## Work instruction
Among the entries that follow, find every line with the word "phone" and list it.

## Document structure recognition data
● ● ● ● ●

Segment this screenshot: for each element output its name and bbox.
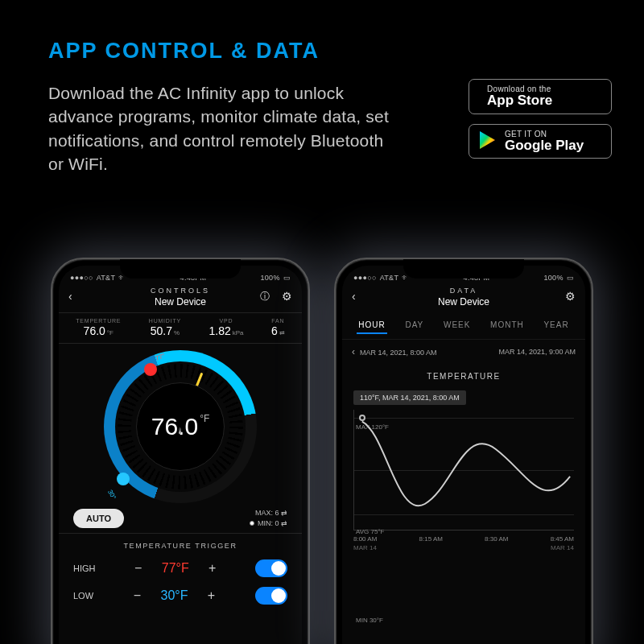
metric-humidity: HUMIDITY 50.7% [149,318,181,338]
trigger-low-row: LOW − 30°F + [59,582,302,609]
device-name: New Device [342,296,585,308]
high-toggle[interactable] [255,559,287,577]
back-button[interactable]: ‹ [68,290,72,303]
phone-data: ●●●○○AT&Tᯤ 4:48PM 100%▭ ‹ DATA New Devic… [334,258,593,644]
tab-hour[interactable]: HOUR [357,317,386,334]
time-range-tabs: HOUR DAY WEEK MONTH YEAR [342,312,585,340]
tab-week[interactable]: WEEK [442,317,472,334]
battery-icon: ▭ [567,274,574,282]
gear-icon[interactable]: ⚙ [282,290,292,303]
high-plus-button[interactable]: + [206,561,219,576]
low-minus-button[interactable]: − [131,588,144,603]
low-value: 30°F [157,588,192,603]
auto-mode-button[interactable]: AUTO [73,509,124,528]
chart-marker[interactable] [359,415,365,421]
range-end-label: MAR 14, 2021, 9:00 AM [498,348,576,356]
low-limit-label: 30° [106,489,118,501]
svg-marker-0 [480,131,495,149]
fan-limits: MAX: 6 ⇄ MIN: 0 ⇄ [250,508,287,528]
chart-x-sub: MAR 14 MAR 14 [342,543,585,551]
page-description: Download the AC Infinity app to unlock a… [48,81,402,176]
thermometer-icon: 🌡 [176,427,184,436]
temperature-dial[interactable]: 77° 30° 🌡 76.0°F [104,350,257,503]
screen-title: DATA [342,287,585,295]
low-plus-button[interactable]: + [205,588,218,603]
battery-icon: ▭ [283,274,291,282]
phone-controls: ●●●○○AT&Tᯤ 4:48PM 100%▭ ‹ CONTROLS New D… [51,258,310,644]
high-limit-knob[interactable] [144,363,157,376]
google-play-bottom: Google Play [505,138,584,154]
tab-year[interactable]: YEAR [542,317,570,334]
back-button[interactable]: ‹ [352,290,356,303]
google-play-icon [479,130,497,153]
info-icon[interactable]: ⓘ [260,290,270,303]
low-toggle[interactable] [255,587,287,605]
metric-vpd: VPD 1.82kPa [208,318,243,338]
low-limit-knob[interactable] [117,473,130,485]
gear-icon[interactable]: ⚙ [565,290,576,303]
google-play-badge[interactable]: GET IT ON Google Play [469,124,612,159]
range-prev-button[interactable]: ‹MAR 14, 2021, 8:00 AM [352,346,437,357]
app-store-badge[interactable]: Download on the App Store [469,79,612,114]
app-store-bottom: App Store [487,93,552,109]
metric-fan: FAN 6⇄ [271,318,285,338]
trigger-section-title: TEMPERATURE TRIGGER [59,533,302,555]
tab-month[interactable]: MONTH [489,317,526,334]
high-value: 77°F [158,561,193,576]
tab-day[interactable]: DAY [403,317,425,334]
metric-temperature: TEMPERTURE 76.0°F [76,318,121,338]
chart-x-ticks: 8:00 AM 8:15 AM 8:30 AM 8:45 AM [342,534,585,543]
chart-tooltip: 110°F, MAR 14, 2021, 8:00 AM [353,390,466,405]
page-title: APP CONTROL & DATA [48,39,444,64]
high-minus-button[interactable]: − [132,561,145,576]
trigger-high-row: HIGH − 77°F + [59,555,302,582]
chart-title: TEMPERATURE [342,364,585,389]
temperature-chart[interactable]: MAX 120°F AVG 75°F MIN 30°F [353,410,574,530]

● ● ● ● ●

## Output of the task
phone-data: ●●●○○AT&Tᯤ 4:48PM 100%▭ ‹ DATA New Devic… [334,258,593,644]
phone-controls: ●●●○○AT&Tᯤ 4:48PM 100%▭ ‹ CONTROLS New D… [51,258,310,644]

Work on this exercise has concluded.